Speaking during a press viewing Friday, Lygo joked that it is “obviously incredibly annoying” when people watch the show’s trailer and believe it is a Netflix original, due to “the scale of it being so stylish” and its high budget.
Altitude Television’s adaptation of the Deighton novel, which achieved worldwide acclaim when Michael Caine played the lead in the 1965 film version, stars Gangs of London’s Joe Cole as Harry Palmer, a Cold War sergeant who is released from a Berlin jail in order to work as a British spy. Trainspotting writer John Hodge has penned and the six-parter also features Bohemian Rhapsody’s Lucy Boynton and BAFTA-winner Tom Hollander.
“We don’t just want to attract the standard ITV viewer, we want to make this a special event,” added Lygo.
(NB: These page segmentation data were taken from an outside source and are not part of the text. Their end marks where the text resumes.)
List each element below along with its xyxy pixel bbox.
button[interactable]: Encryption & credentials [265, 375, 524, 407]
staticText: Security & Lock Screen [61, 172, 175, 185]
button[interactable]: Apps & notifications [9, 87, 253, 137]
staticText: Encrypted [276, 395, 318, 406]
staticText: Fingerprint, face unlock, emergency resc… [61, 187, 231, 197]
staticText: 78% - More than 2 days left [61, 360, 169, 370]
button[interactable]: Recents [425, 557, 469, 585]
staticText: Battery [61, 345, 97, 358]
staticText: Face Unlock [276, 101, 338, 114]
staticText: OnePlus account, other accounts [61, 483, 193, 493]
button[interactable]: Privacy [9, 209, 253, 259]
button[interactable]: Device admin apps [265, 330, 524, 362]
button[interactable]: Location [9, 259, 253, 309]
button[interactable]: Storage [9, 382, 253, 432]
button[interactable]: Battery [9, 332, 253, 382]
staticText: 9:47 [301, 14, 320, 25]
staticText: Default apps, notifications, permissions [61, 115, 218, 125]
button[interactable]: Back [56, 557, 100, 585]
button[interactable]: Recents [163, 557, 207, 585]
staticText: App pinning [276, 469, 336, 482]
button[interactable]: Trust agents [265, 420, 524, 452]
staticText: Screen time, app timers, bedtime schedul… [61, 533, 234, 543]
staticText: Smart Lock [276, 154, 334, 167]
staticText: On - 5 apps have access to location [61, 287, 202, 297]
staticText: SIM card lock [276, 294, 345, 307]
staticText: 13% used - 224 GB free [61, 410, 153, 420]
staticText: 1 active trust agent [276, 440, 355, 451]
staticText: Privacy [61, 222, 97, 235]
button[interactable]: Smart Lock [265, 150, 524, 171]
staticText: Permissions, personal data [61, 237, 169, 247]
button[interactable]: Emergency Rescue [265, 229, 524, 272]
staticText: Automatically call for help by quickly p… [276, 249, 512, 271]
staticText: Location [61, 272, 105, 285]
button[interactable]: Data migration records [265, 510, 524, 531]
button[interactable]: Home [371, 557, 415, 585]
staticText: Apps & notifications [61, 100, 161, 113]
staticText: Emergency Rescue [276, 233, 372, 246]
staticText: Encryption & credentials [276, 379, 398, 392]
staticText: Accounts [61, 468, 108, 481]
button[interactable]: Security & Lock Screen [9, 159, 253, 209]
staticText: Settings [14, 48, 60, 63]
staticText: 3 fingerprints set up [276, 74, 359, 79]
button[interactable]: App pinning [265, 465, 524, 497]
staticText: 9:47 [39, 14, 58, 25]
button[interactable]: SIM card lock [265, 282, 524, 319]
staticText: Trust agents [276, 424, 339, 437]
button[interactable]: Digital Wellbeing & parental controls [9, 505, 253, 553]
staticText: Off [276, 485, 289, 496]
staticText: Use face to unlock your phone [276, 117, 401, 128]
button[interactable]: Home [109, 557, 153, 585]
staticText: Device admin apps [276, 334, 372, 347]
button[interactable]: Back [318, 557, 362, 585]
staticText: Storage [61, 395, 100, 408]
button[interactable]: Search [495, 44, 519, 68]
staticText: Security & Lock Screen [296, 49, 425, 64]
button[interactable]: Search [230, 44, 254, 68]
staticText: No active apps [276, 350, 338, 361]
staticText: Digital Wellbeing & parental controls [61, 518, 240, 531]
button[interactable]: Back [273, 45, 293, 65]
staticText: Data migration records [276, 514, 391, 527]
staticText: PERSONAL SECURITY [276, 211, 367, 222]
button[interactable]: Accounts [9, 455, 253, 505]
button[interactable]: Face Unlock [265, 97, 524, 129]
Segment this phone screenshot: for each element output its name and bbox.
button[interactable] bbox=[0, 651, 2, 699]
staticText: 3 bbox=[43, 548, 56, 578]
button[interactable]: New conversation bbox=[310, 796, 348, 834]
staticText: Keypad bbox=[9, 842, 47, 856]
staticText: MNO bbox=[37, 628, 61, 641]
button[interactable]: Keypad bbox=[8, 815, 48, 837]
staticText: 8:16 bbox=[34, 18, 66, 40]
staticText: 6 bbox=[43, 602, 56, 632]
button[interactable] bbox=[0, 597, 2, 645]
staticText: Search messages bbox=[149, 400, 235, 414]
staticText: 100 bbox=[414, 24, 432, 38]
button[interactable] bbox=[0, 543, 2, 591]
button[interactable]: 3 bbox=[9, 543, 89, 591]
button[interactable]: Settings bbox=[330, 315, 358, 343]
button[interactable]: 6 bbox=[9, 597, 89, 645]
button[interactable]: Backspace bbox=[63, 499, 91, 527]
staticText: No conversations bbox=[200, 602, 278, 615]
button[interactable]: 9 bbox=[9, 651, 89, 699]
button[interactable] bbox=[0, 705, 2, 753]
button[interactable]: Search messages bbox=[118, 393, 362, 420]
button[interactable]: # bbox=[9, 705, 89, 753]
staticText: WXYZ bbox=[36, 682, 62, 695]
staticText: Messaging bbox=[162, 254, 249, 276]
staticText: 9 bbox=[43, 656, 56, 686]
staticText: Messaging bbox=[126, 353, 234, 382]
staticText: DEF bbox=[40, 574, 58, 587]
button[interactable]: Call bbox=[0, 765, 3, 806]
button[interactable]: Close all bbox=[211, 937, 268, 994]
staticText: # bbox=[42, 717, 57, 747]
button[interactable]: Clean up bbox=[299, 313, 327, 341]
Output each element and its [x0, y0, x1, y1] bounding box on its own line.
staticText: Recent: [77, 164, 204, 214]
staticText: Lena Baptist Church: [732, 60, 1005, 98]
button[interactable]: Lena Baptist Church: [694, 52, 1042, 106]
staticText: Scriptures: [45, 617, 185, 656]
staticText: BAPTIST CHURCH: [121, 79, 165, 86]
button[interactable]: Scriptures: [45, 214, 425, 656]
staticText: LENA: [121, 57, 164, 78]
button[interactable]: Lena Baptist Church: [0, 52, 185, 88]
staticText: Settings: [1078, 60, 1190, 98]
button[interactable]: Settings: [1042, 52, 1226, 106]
He praised the “terrific script that just leapt off the page” and admitted the higher-than-normal budget had been challenging to meet, which was helped by “bringing in various partners.” AMC+, which also acquired Sky Atlantic’s Gangs Of London, has taken North American rights.
Lygo said he is “extending the range” of ITV drama, with shows such as the Jed Mercurio-produced Trigger Point balanced out by the likes of World Productions’ Anne, which stars Maxine Peake as an inspirational Hillsborough campaigner seeking justice.
“You can’t go all ‘Jed Mercurio’ all the time,” he explained. “This is an extraordinary moment for drama viewers as there’s so much of it available in your living room. Half the country’s got Netflix, Amazon Prime or Disney+ so the bar has been raised and we’ve got to match it.”
He also talked up the appointment-to-view approach taken by ITV drama, pointing out that most streamers bar Netflix are now choosing to release their dramas weekly rather than all episodes at the same time.